3.2. Spousal concordance in three generations

Estimates of spousal correlations are also shown in Tables and Figure 1. There were moderate but significant spousal correlations across the three generations, except for two older birth cohorts in the parental and grandparental generations. Spousal correlations were higher (ranged from 0.39–0.55) in the twin generation, and lower in the parental (0.19–0.46) and grandparental (0.19–0.48) generations. Due to fewer participants among these two generations, confidence intervals for spousal correlations were wider than those for twin generation. As shown in Figure 1, the smoking prevalence in females consistently increased from the oldest (6%) to the youngest (49%) cohorts, whereas the patterns of smoking concordance only demonstrated a weak increase following the prevalence change in women, this maybe partly due to the presence of large and opposing changes in the trend for tobacco use in men and women. Nevertheless, there was still a trend with higher smoking concordance in younger cohorts in both twins and parental generations.

4. Discussion

Consonant with other data, this study demonstrated a steadily increasing trend of lifetime smoking for females, from less than 10% in the oldest cohort to 49% in the 1964–1971 cohort. In contrast, a significant decreasing trend was found only for the male twin generation, from around 70% in older cohorts to 45% in the 1964–1971 cohort, and an increasing trend in the grandparental generation. This is consistent with Lopez and colleagues cigarette epidemic model, in which from stage II to stage III, male smoking prevalence first increases then declines, but female smoking prevalence keeps rising until reaching a plateau.
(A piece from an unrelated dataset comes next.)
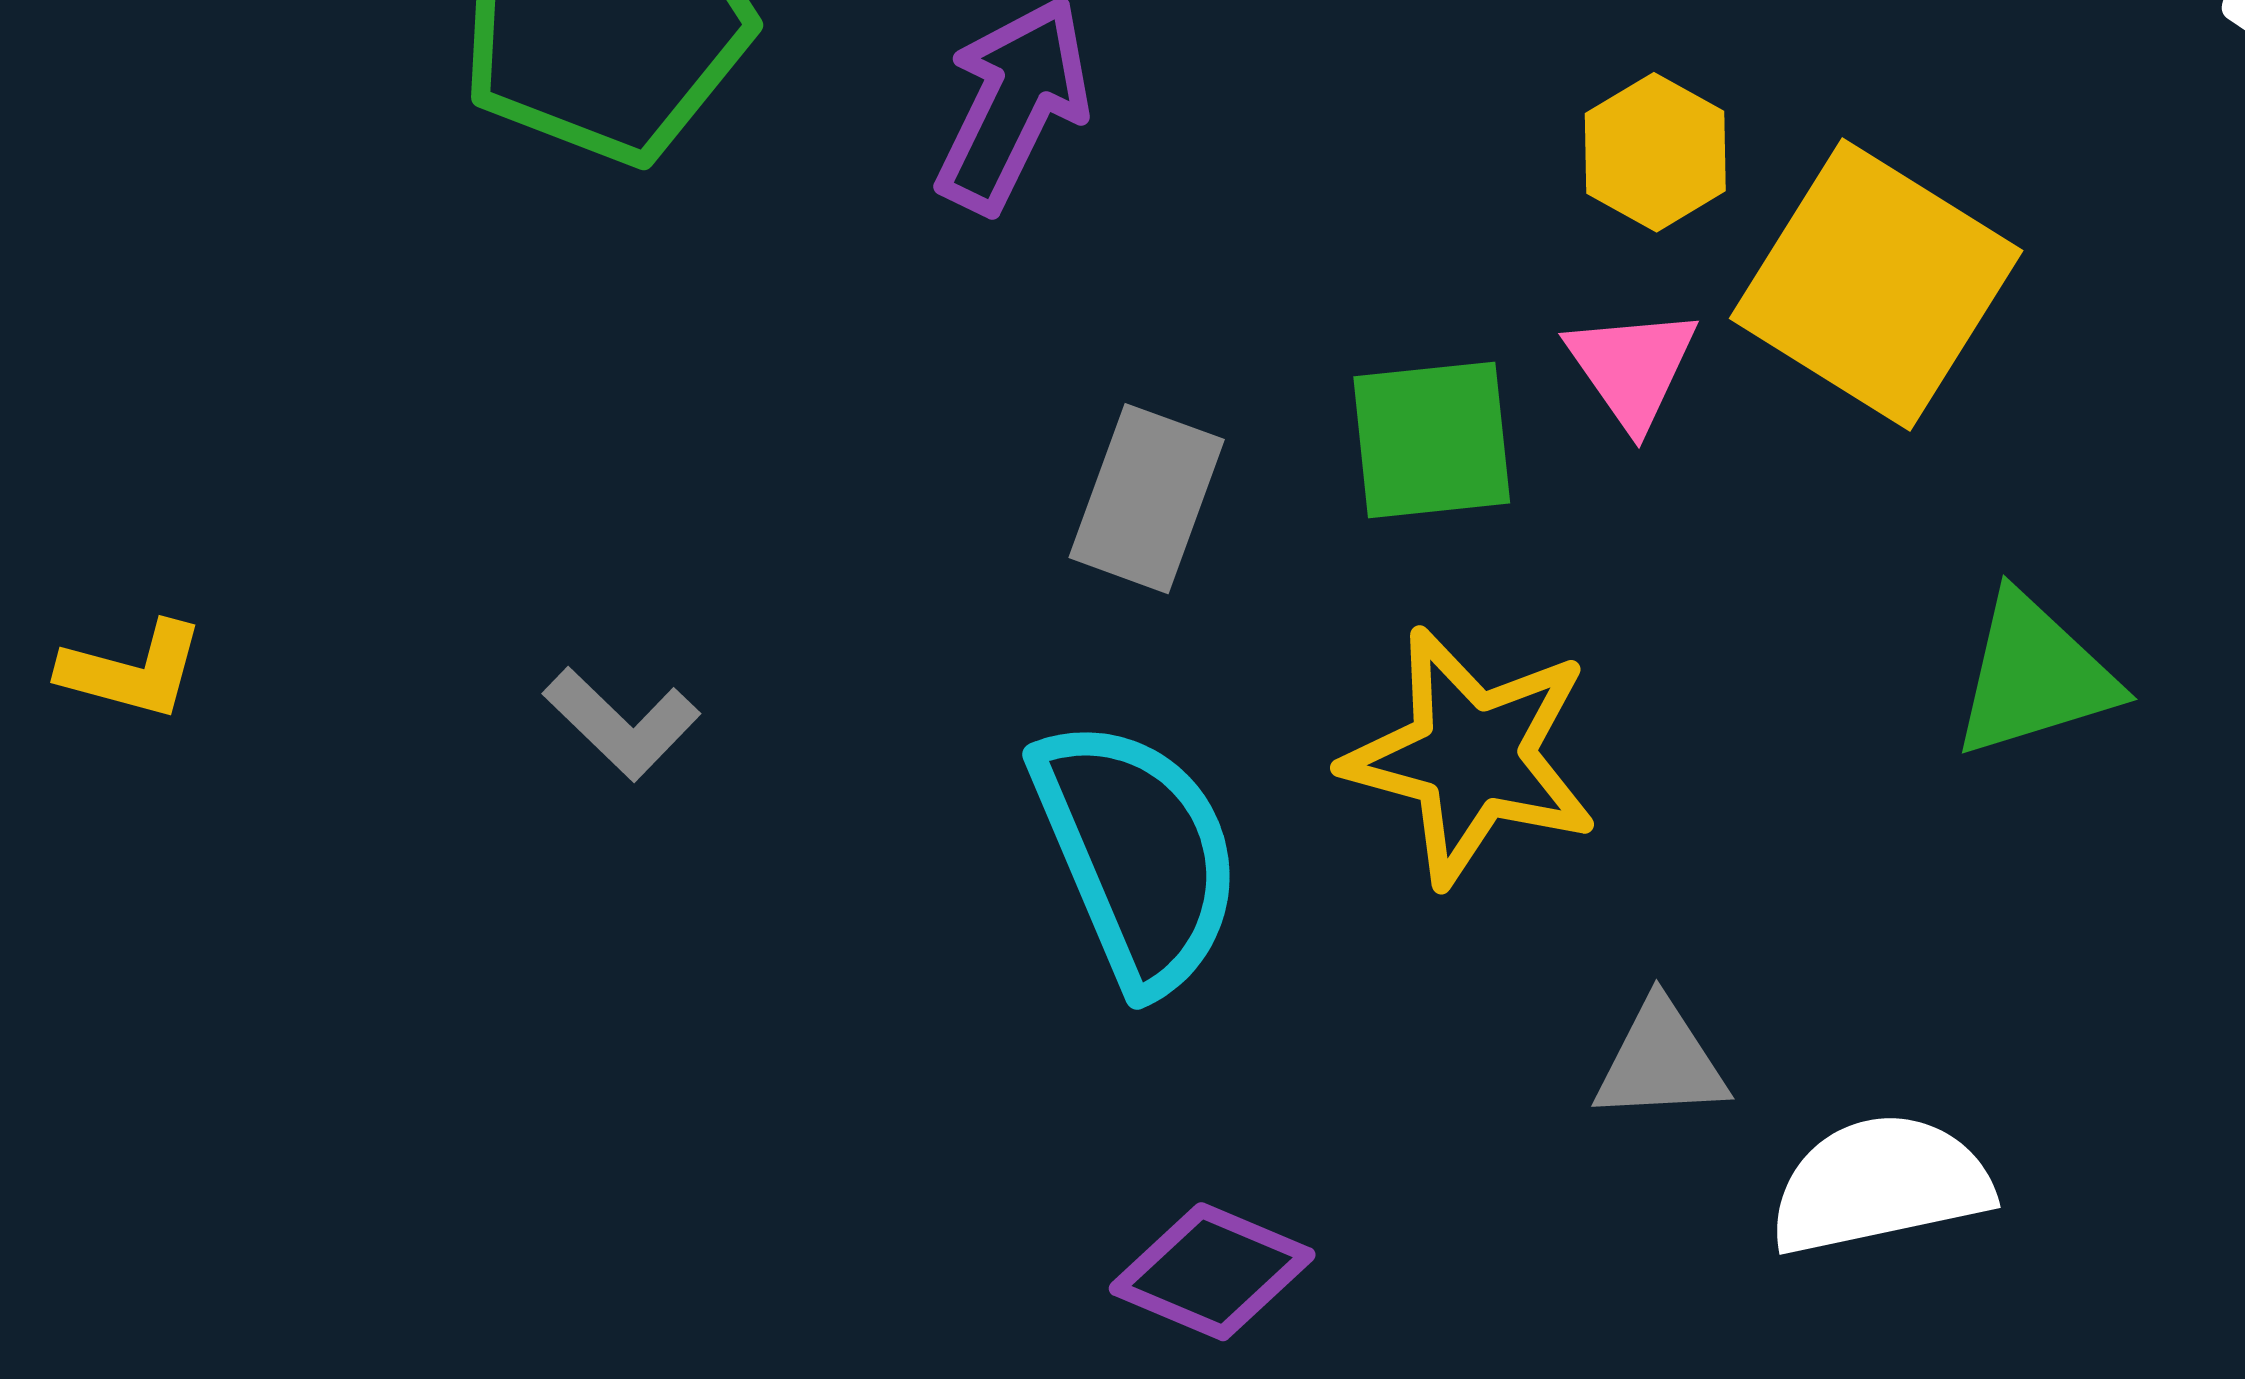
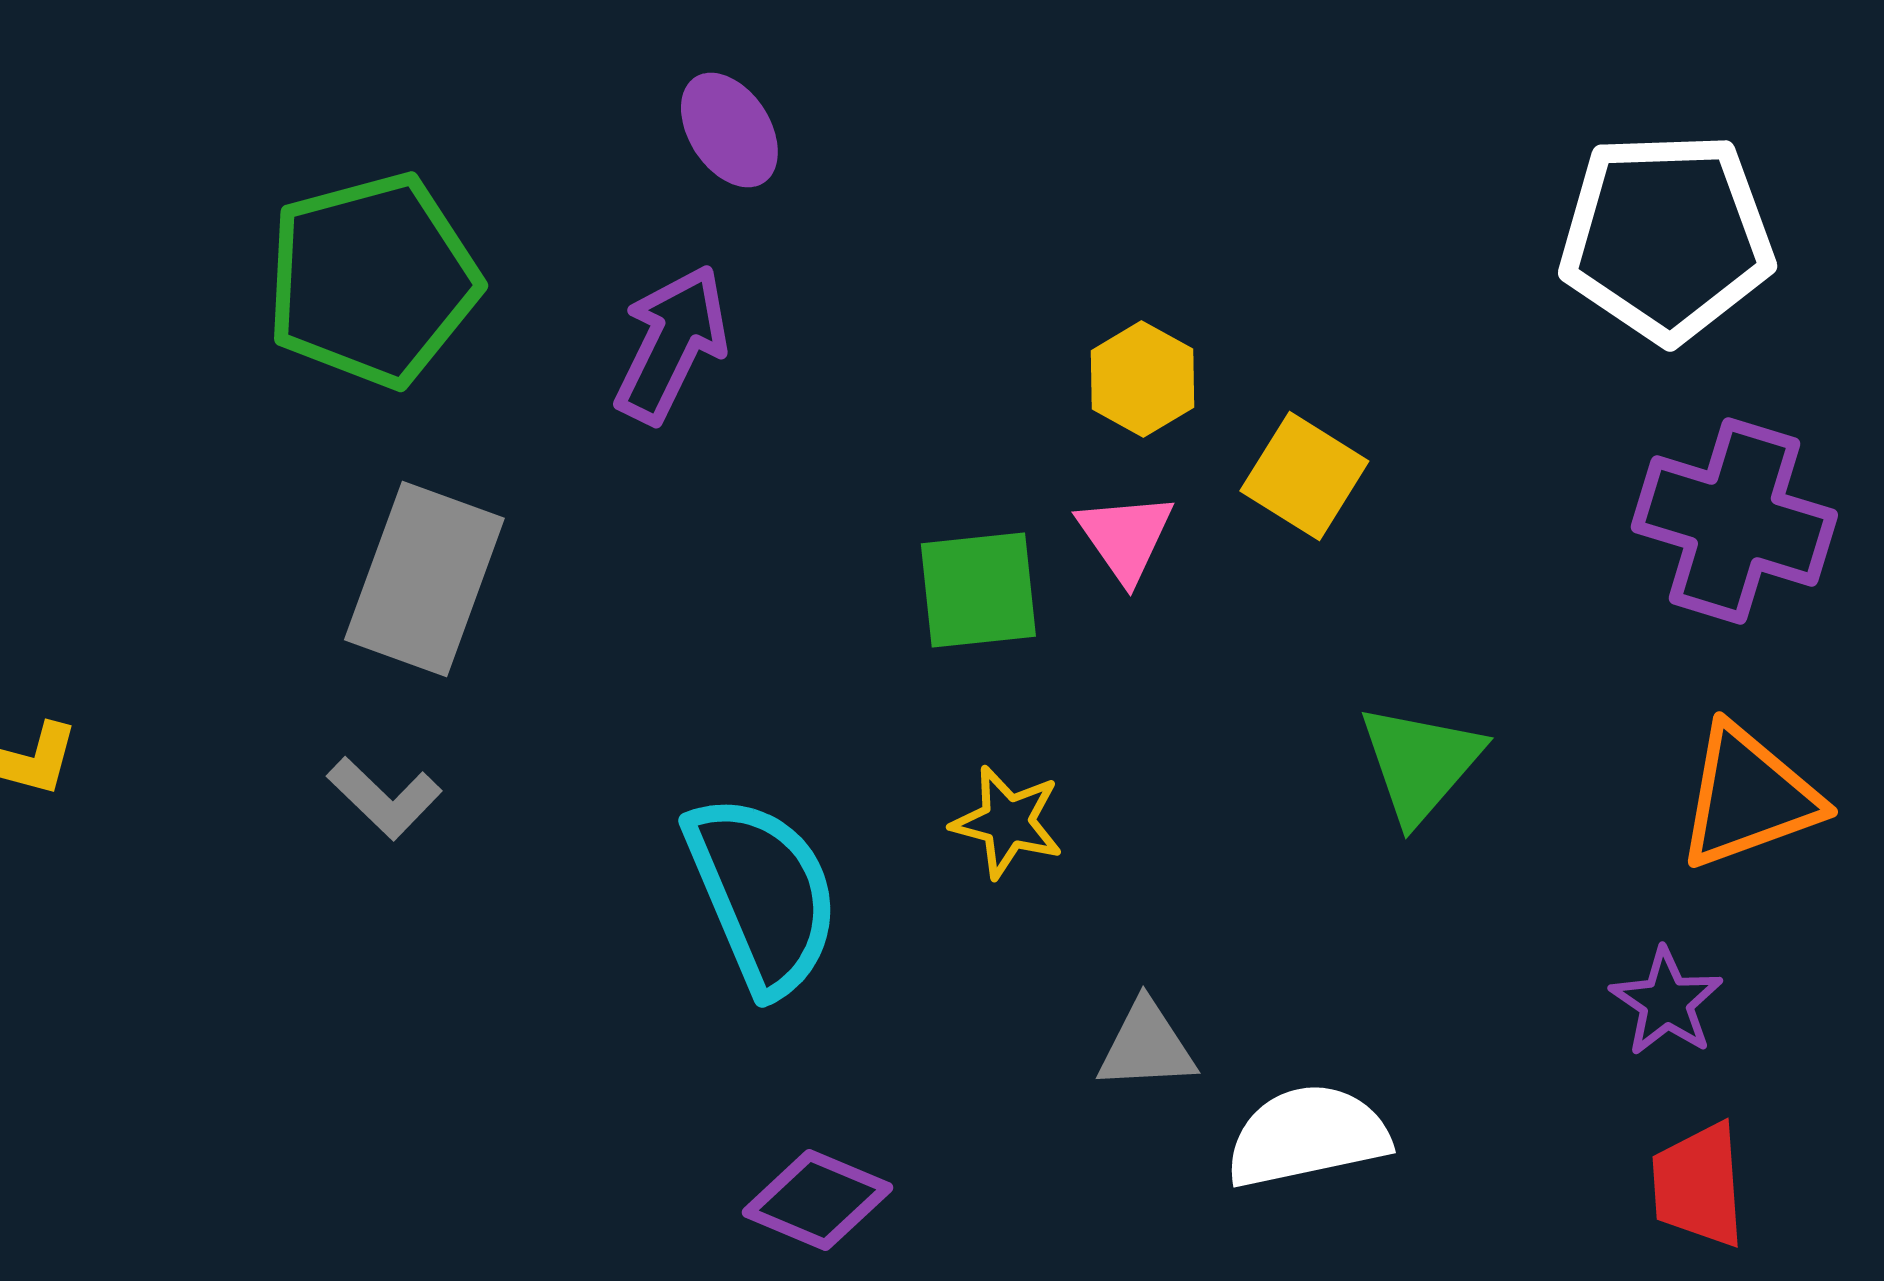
yellow square: (1876, 284) -> (1304, 476), size x0.6
gray rectangle: (1147, 499) -> (424, 579), moved, size x1.4
green triangle: (2034, 676) -> (1420, 763), turned -32
yellow star: (1471, 756) -> (1007, 822), size x0.6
Similar trends were found in population-based epidemiological surveys of smoking in Finland and Australia (Laaksonen et al., 1999; White et al., 2003). The Smoking and Health Survey in Australia reported that smoking prevalence in males was 40% in 1980 and only 25% in 2001, while female smoking prevalence was 30% in 1980 and 21% in 2001 (Laaksonen et al., 1999; White et al., 2003). If stratified by age, this secular trend still holds. Meanwhile, younger adults have higher smoking prevalence than older groups. Although our prevalence estimates were largely similar to those found in epidemiological studies of different birth cohorts, it is still necessary to bear in mind that the identification of risk factors associated with tobacco use may be quite different across generational or panel data. In the future, extended twin models which include data from different generations can be expanded to evaluate the continuity of possible predictors and mediators for the risk of smoking within families.

Males have a higher average prevalence of smoking than females; however, this gap is smaller in younger cohorts and this trend has been found worldwide. The Global Youth Tobacco Survey report based on 76 countries found more than half of the countries showed no difference by sex for cigarette smoking and other tobacco products (Global Youth Tobacco Survey Collaborating, 2003). This pattern is also similar for data from the US adults that the difference of smoking prevalence between males and females progressively diminished across years. In 1955, males had higher prevalence than women of 28.5% and reducing to 4.5% in 2001.

In the present study, tobacco use was operationalized as lifetime history of smoking rather than current smoking. Interestingly, we notice that compared to the results of current smoking prevalence obtained from the national cross-sectional survey in Australia by age groups, our lifetime smoking prevalence was roughly 5–10% higher than their rates of current smoking for female twins in all birth cohorts and for male twins in only younger cohorts. In male older birth cohorts (twins born before 1931), however, prevalence of current smoking in White et al. (2003) was much less than lifetime smoking in the present study (20–40% vs. over 60%). One reason to explain this may be the differences of smoking cessation rates across genders and cohorts. We would speculate that older men tend to stop smoking more frequently than younger men, but females appear to have similar smoking cessation rates across different age groups. This observation is partly supported by studies which found that men are more likely to quit smoking than women, and that older people are more successful at smoking cessation (Franks et al., 2002; Lopez et al., 1994; Monso et al., 2001). It indicates that the female population would have lower cessation rate, especially among younger women. Although female smoking cessation rates were not assessed in this study, based on our findings that nearly 30% of females in older cohorts smoked and the fact that young females in Australia have the highest smoking prevalence, tobacco use in women merits increased research scrutiny. Effective intervention programs need to not only to prevent smoking among young women, but should also target females for smoking cessation programs.

A modest but significant spousal concordance for smoking was found across most birth cohorts; dropping the spouse correlation causes significant lost of model fit. It indicates the presence of assortative mating for smoking in this population, i.e. increasing the probability that individuals will marry someone with a similar underlying liability for smoking. Even among older cohorts with relatively low female smoking prevalence, the spousal resemblance was still modest and significant. A number of different explanations could put forward to explain this finding. It could be due to direct phenotypic correlations between spouses for smoking behavior, and therefore may affect the genetic risk for smoking in offspring. Alternatively, spousal concordance could be the result of social homogamy in which people prefer mates from a similar culture, social class, or other factor related to but distinct from smoking. Regardless of whether this similarity is mediated by genetic or environmental factors, the increasing spousal concordance for smoking raises the risk of smoking in the offspring generation.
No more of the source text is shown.